→ The problem
If an entry holds an image, leave that image out and transcribe everything else exactly.

================================

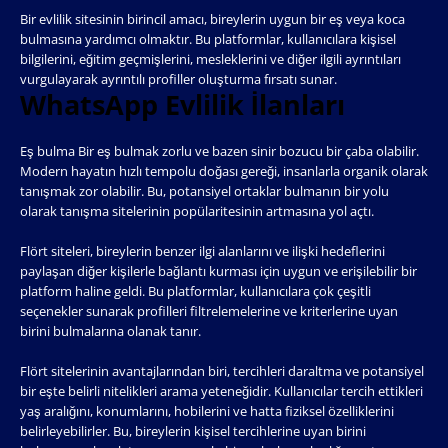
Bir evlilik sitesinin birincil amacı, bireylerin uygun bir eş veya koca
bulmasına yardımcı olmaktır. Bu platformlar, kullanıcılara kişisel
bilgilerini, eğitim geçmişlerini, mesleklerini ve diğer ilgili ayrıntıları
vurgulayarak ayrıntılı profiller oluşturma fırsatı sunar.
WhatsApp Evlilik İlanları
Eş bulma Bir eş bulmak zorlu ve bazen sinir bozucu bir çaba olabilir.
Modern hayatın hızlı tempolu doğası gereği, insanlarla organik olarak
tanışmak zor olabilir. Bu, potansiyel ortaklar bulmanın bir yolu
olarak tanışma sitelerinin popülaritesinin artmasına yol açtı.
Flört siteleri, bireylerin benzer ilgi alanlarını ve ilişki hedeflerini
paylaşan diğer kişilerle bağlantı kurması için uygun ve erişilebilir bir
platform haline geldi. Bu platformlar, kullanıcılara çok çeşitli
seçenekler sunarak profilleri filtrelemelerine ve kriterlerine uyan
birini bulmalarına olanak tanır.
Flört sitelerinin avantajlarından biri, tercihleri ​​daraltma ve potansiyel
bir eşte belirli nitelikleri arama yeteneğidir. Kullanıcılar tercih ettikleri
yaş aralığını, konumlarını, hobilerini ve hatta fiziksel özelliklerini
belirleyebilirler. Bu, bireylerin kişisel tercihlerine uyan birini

================================

→ Response
Bir evlilik sitesinin birincil amacı, bireylerin uygun bir eş veya koca
bulmasına yardımcı olmaktır. Bu platformlar, kullanıcılara kişisel
bilgilerini, eğitim geçmişlerini, mesleklerini ve diğer ilgili ayrıntıları
vurgulayarak ayrıntılı profiller oluşturma fırsatı sunar.
WhatsApp Evlilik İlanları
Eş bulma Bir eş bulmak zorlu ve bazen sinir bozucu bir çaba olabilir.
Modern hayatın hızlı tempolu doğası gereği, insanlarla organik olarak
tanışmak zor olabilir. Bu, potansiyel ortaklar bulmanın bir yolu
olarak tanışma sitelerinin popülaritesinin artmasına yol açtı.
Flört siteleri, bireylerin benzer ilgi alanlarını ve ilişki hedeflerini
paylaşan diğer kişilerle bağlantı kurması için uygun ve erişilebilir bir
platform haline geldi. Bu platformlar, kullanıcılara çok çeşitli
seçenekler sunarak profilleri filtrelemelerine ve kriterlerine uyan
birini bulmalarına olanak tanır.
Flört sitelerinin avantajlarından biri, tercihleri ​​daraltma ve potansiyel
bir eşte belirli nitelikleri arama yeteneğidir. Kullanıcılar tercih ettikleri
yaş aralığını, konumlarını, hobilerini ve hatta fiziksel özelliklerini
belirleyebilirler. Bu, bireylerin kişisel tercihlerine uyan birini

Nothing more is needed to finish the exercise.